• [Dataset records]:
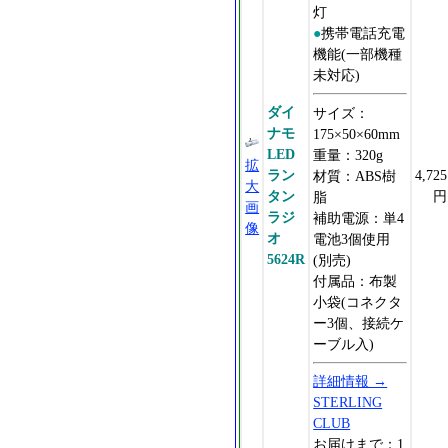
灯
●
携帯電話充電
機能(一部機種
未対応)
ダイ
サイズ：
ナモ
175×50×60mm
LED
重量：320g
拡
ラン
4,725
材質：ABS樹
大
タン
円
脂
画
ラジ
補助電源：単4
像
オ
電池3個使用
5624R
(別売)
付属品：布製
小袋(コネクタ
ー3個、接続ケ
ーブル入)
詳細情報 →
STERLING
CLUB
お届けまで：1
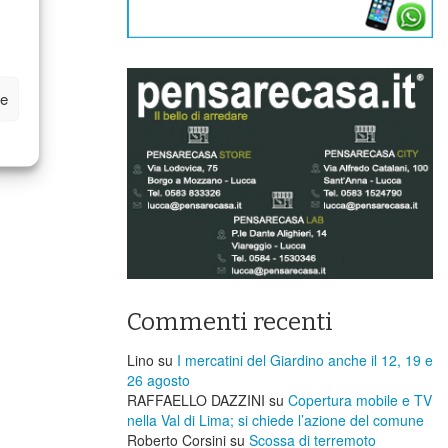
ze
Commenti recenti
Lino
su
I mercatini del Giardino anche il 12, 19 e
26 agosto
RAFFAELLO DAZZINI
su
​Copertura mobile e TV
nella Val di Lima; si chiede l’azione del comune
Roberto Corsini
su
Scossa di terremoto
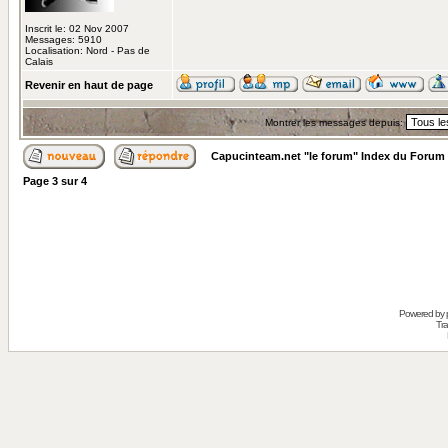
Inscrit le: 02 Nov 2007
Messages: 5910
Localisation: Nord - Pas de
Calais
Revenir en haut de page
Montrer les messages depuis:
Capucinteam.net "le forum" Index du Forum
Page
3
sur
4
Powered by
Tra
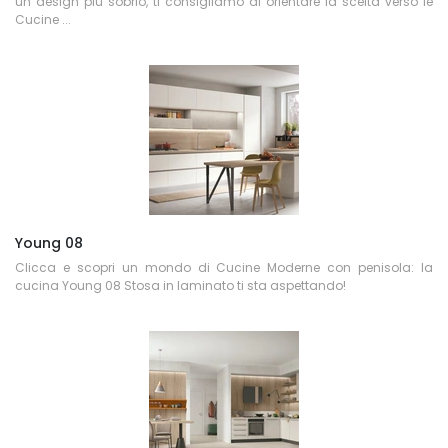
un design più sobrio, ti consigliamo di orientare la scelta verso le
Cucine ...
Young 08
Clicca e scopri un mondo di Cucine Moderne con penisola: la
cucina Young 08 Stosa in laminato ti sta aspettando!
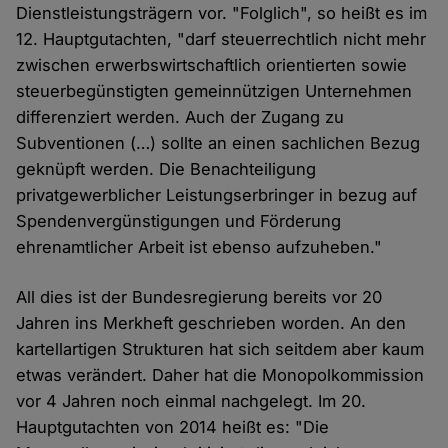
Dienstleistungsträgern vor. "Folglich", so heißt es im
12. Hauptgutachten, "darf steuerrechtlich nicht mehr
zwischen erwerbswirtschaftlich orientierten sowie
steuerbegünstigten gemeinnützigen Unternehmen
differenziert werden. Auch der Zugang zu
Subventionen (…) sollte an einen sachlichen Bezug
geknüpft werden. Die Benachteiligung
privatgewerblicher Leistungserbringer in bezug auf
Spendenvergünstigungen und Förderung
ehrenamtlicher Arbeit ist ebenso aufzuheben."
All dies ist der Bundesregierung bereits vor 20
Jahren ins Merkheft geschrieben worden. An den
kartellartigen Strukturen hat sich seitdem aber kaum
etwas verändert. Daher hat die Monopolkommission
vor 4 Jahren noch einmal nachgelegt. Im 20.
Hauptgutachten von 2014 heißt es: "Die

---

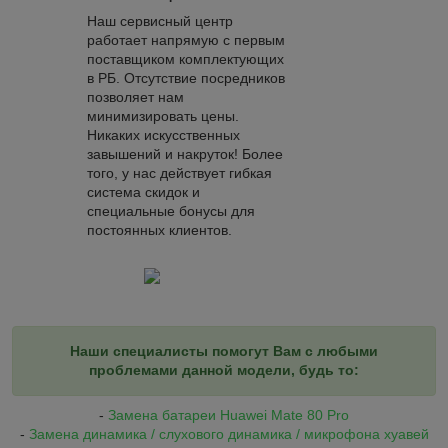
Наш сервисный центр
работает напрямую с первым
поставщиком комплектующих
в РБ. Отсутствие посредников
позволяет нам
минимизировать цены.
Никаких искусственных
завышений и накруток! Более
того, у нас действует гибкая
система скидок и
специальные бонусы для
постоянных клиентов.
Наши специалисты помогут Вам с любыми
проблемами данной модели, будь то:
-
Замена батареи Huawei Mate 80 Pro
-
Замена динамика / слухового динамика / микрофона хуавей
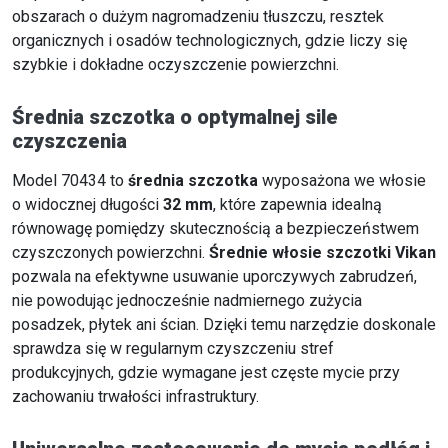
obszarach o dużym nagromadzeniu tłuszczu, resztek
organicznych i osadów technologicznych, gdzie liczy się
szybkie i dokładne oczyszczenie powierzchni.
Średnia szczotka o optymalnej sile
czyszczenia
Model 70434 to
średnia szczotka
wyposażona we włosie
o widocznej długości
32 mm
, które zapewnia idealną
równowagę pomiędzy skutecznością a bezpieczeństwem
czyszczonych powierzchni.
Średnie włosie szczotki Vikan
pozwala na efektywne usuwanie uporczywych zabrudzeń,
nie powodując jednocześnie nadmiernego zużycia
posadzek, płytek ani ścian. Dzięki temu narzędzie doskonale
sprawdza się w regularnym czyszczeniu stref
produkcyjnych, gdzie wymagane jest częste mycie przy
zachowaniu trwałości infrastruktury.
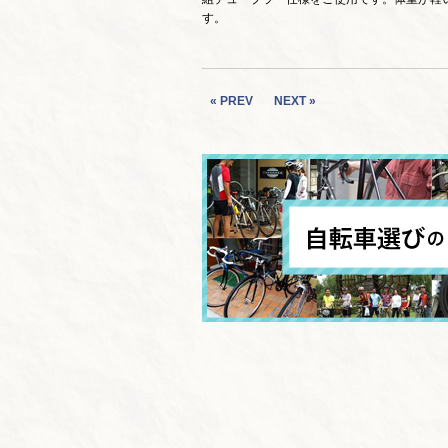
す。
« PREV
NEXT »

• [Brief]:
Check each line above for the word "powierzchni" and copy every line that has it.

• [Solution]:
szybkie i dokładne oczyszczenie powierzchni.
czyszczonych powierzchni.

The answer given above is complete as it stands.